I’ve used just about every mnemonic technique I can think of to create passwords.  Dog names.  Nicknames.  Streets where I’ve lived.  Places where I’ve worked.  Rock bands I’ve enjoyed listening to.  Old addresses.  The year our family first moved to Columbus.  The name of the unfortunate defendant in a legal case that my law school classmates and I made into a running joke. The phone number from a commercial jingle that I’ve somehow remembered since childhood.  The name of the robot maid on The Jetsons.   Pretty much everything in the memory bin, down to the most trivial bit of debris, has been hauled out and applied to satisfy the insatiable appetite for fresh passwords . . . and still the demands for new passwords keep coming.  It’s exhausting.

Can we please go back to the days of password1234?

Password Obscenity Roulette

Hacking hackers are everywhere these days, and all at once.  For the IT guys amongst us, that means tinkering with firewalls and new defensive software and systems vulnerability checks and incident response plans and all of the other technical gibberish that makes IT guys boring death at a party.  For the rest of us, we can only groan in grim anticipation, because we know that we’re going to be asked to change our password . . . again.

rouletteOne of the great challenges of modern life is remembering all of the different “passwords” that we must inevitably use to access our various electronic devices and internet accounts and computer access points.  Unfortunately, we can’t use passwords like Allen Ludden would recognize. In fact, they can’t be a properly spelled word at all.  So that it’s a “strong” password, it’s got to include a weird combination of capitalized and lower case letters, numbers substituting for letters, and random characters, like ampersands and pound signs and question marks.  The result often looks like the sanitized representation of cursing that you might see from the Sarge in a Beetle Bailey cartoon — minus only the lightning bolts.  (@#%*$^@#!)  In a way, that’s pretty appropriate.
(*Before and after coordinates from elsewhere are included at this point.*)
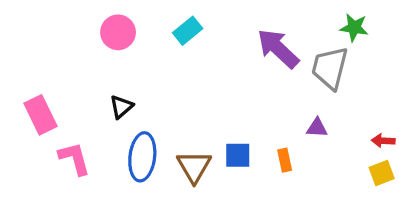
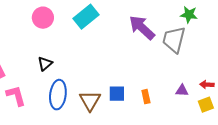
cyan rectangle: (188, 31) -> (86, 17), size x1.4
purple triangle: (317, 128) -> (182, 91), moved

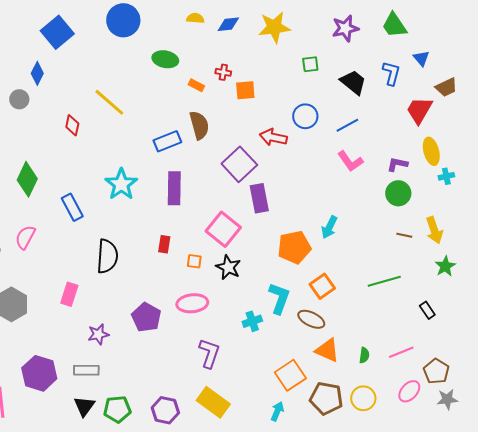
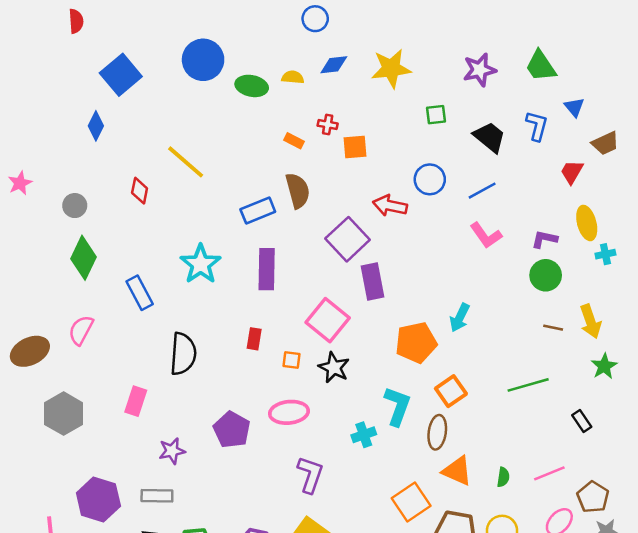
yellow semicircle: (195, 18) -> (293, 77), moved
green ellipse: (165, 59) -> (252, 86), moved
gray circle: (19, 99) -> (75, 206), moved
red trapezoid: (419, 110) -> (572, 172), size x0.7
brown ellipse: (311, 319) -> (437, 432), turned 72

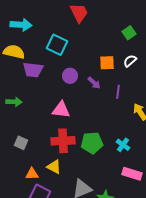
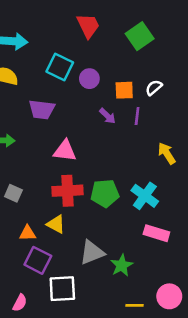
green square: (129, 33) -> (140, 36), moved, size x1.5
purple trapezoid: (33, 70) -> (42, 110), moved
purple circle: (70, 76) -> (89, 79), moved
purple line: (118, 92) -> (137, 116), moved
cyan cross: (123, 145) -> (145, 196), size x1.5

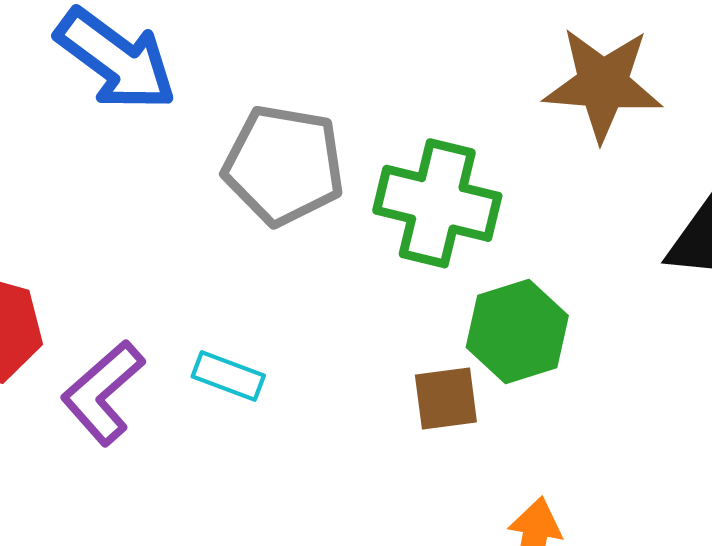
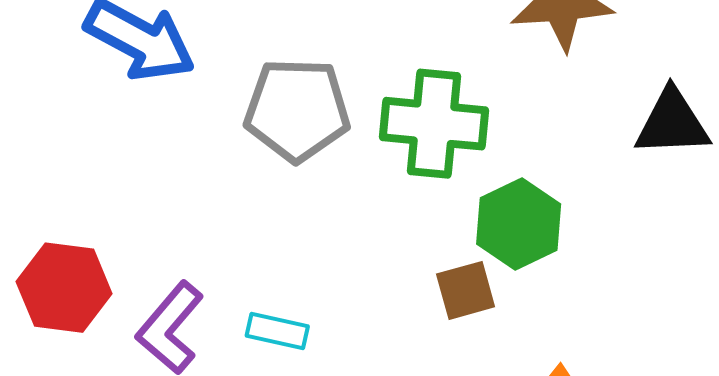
cyan rectangle: (228, 376) -> (277, 331), moved

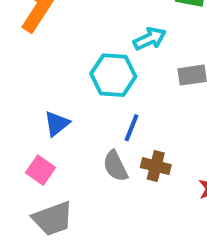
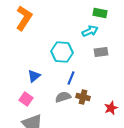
cyan arrow: (150, 39) -> (90, 31), moved
gray semicircle: (115, 166) -> (63, 97), turned 98

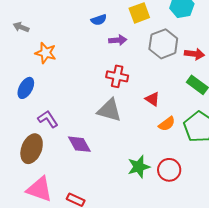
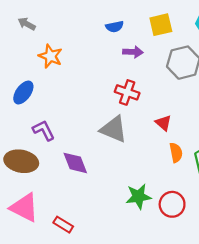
orange semicircle: (167, 124) -> (176, 153), turned -72
brown ellipse: (32, 149) -> (21, 161), turned 72

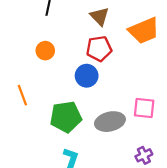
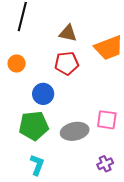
brown triangle: (100, 16) -> (68, 33), turned -36
blue circle: (87, 76) -> (43, 94), moved

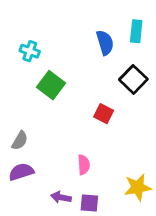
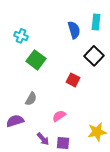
gray semicircle: (20, 141) -> (31, 99), moved
pink semicircle: (84, 165) -> (59, 116), turned -120
purple arrow: (61, 197) -> (43, 139), turned -144

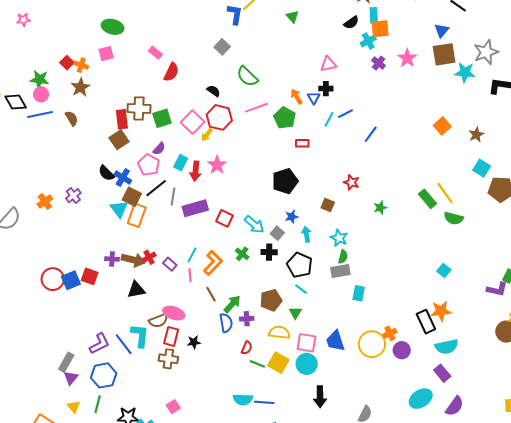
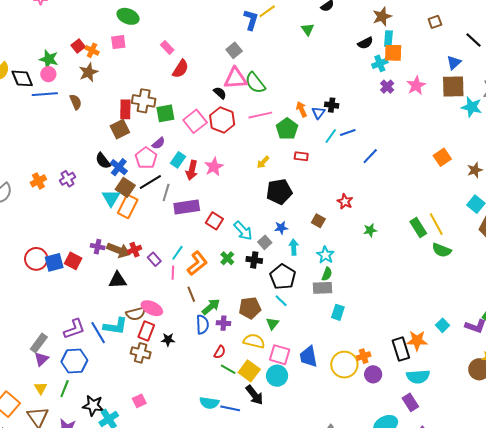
pink triangle: (328, 64) -> (235, 78), moved, size x1.4
yellow arrow: (207, 135) -> (263, 162), moved
cyan square: (444, 271) -> (443, 325), moved
cyan L-shape: (140, 336) -> (115, 326), turned 85
black arrow: (320, 397) -> (254, 395), moved, turned -45

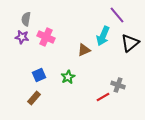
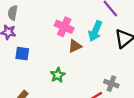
pink cross: (46, 37) -> (64, 27), moved
blue square: (39, 75) -> (22, 54), moved, turned 32

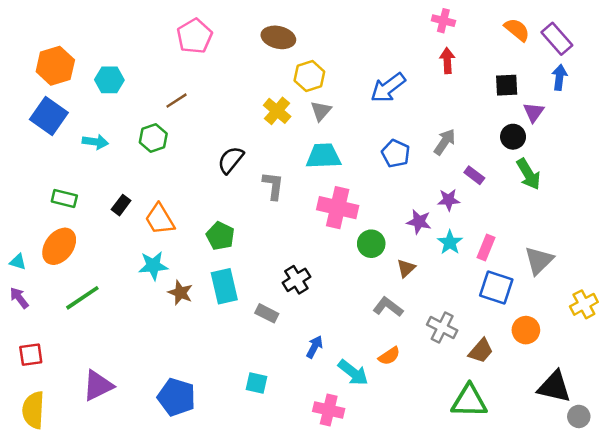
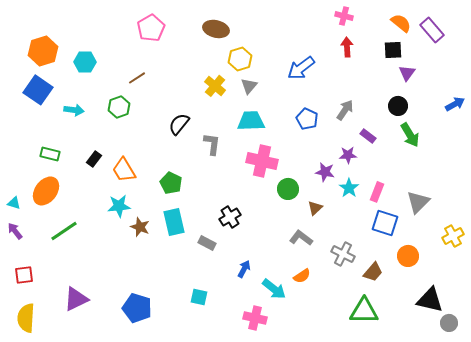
blue arrow: (559, 77) -> (455, 104), moved, turned 54
black square: (507, 85) -> (393, 50), moved
purple triangle: (534, 112) -> (407, 73), moved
Of course, all of these suB5t!tu+ed characters, plus the fact that you need different passwords for different devices and accounts, plus the fact that passwords now must be changed much more frequently, make it impossible for the average human being to remember the passwords in the first place.  How many of us sit down at a computer or pick up our tablet and idly wonder for a moment what the &*%$# the password is?  And there’s the new year/check writing phenomenon to deal with, too.  When a new year comes, how long does it take you to stop automatically writing the old year in the date, because you’d been doing that for the past 346 days?  I had to change my iPhone password several weeks ago, and I still reflexively type in the old password every time I’m prompted, until I dimly realize that I’ve changed it and it’s time to key in the new one — if I can remember it.

There’s a positive aspect to this.  We’re all getting older, and people who deal with aging say that if you want to stay mentally sharp as the joints creak and the brain cells croak you need to play word games or solve puzzles.  Well, this generation has got that covered.  We don’t need silly games, because we’ve got frustrating passwords.